The weight question is actually really good. You’ve essentially stumbled upon a comparison tool which is comparing the rates of convergence. As I said previously, comparing the value of two finite subsets of bills of the same size, we see that the value of the subset of hundreds is 100 times that of the subset of singles. This is a repeatable phenomenon no matter what size of finite set we choose. By making a long list of set sizes and values “one single is worth $1, 2 singles are worth $2,…” we can define a series which we can actually use for comparison reasons. Note that the next term in the series of hundreds always increases at a rate of 100 times that of the series of singles. Using analysis techniques, we conclude that the set of hundreds is approaching its (unbounded) limit at 100 times the rate of the singles.
The reason we cannot make such comparisons for the unbounded sets is that they’re unbounded. What is the weight of an unbounded number of hundreds? What is the weight of an unbounded number of collections of 100x singles?
Is it possible for infinite numbers to be larger than others? Or are all infinite numbers equal?
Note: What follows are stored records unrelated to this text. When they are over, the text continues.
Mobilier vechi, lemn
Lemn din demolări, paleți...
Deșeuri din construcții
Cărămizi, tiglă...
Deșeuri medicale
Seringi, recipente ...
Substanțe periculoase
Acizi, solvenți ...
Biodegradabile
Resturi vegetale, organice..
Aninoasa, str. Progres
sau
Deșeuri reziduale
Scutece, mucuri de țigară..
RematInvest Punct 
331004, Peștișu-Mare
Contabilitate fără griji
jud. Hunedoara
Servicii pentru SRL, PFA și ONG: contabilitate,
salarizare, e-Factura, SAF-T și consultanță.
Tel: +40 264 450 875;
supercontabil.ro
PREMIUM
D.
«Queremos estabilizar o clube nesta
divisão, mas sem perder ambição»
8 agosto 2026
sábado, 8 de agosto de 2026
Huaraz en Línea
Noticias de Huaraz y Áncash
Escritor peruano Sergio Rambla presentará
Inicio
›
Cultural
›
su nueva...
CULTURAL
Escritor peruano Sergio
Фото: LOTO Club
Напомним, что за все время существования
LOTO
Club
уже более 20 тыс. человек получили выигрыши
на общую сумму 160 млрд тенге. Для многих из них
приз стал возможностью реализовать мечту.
There are different things which could be called "infinite numbers." The one discussed in the other reply is "cardinal numbers" or "cardinalities," which are "the sizes of sets." This is the one that's typically meant when it's claimed that "some infinities are bigger than others," because e.g. the set of natural numbers is smaller (in the sense of cardinality) than the set of real numbers.
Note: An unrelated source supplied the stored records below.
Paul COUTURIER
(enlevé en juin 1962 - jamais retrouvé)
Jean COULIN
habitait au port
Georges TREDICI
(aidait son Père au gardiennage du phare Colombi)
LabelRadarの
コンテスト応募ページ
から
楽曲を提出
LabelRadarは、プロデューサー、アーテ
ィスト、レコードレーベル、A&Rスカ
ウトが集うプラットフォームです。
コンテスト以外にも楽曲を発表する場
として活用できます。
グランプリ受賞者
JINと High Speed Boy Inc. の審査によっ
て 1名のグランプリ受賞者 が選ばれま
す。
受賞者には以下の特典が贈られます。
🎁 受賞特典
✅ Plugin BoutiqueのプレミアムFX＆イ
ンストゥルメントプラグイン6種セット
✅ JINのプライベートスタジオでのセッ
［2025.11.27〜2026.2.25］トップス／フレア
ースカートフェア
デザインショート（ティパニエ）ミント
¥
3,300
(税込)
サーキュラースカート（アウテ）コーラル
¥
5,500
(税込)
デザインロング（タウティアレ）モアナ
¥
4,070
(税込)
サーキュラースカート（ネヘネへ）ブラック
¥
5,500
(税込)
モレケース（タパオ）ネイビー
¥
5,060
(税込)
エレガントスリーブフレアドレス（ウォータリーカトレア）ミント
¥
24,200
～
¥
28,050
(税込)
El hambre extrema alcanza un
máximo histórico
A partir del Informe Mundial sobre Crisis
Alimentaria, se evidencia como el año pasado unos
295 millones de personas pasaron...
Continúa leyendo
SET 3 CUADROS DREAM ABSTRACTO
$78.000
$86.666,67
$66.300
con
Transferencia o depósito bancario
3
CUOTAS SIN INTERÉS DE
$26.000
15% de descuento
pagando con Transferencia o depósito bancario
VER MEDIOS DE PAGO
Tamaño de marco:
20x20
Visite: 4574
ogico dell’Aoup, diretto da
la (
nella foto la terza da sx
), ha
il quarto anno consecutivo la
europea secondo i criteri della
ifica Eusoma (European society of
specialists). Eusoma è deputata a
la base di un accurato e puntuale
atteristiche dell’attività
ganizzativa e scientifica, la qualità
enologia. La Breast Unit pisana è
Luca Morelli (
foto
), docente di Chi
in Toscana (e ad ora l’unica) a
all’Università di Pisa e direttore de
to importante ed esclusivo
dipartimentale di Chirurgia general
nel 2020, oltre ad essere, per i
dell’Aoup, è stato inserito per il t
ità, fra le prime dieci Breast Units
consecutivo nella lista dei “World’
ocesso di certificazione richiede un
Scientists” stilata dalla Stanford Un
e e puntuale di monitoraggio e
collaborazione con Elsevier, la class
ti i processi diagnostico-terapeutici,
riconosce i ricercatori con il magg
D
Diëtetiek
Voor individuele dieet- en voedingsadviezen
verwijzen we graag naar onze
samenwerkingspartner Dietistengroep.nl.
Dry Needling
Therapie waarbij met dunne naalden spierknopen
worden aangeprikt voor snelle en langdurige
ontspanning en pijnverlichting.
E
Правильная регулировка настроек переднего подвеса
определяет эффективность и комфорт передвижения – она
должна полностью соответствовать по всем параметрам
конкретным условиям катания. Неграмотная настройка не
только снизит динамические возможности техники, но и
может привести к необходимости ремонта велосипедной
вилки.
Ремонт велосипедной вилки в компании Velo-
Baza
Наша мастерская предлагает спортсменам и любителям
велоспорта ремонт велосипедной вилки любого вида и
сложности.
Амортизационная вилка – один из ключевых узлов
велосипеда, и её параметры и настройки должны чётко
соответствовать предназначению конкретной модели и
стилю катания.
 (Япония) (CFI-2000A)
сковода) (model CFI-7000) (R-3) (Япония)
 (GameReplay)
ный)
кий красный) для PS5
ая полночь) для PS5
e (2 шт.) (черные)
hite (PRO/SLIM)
Ordinal numbers are another. Whereas cardinals extend the notion of "how many" to the infinite scale, ordinals extend the notion of "sequence." Just like a natural number always has a successor, an ordinal does too. We bridge the gap to infinity by defining an ordinal as e.g. "the set of ordinals preceding it." So {} is the first one, called 0, and {{}} is the next one (1), and so on. The set of all finite ordinals (natural numbers) {{}, {{}}, ...} = {0, 1, 2, 3, ...} is an ordinal too, the first infinite one, called omega. And now clearly {omega} = omega + 1 is next.
Hyperreal numbers extend the real numbers rather than just the naturals, and their definition is a little more contrived. You can think of it as "the real numbers plus an infinite number omega," with reasonable definitions for addition and multiplication and such, so that e.g. 1/omega is an infinitesimal (greater than zero but smaller than any positive real number). In this context, omega + 1 or 2 * omega are greater than omega.
Surreal numbers are yet another, extending both the real and hyperreal numbers (so by default the answer is "yes" here too).
The extended real numbers are just "the real numbers plus two formal symbols, "infinity" and "negative infinity"." This lacks the rich algebraic structure of the hyperreals, but can be used to simplify expressions involving limits of real numbers. For example, in the extended reals, "infinity plus one is infinity" is a shorthand for the fact that "if a_n is a series approaching infinity as n -> infinity, then (a_n + 1) approaches infinity as n -> infinity." In this context, there are no "different kinds of infinity."
The list goes on, but generally, yes-- most things that are reasonably called "infinite numbers" have a concept of "larger infinities."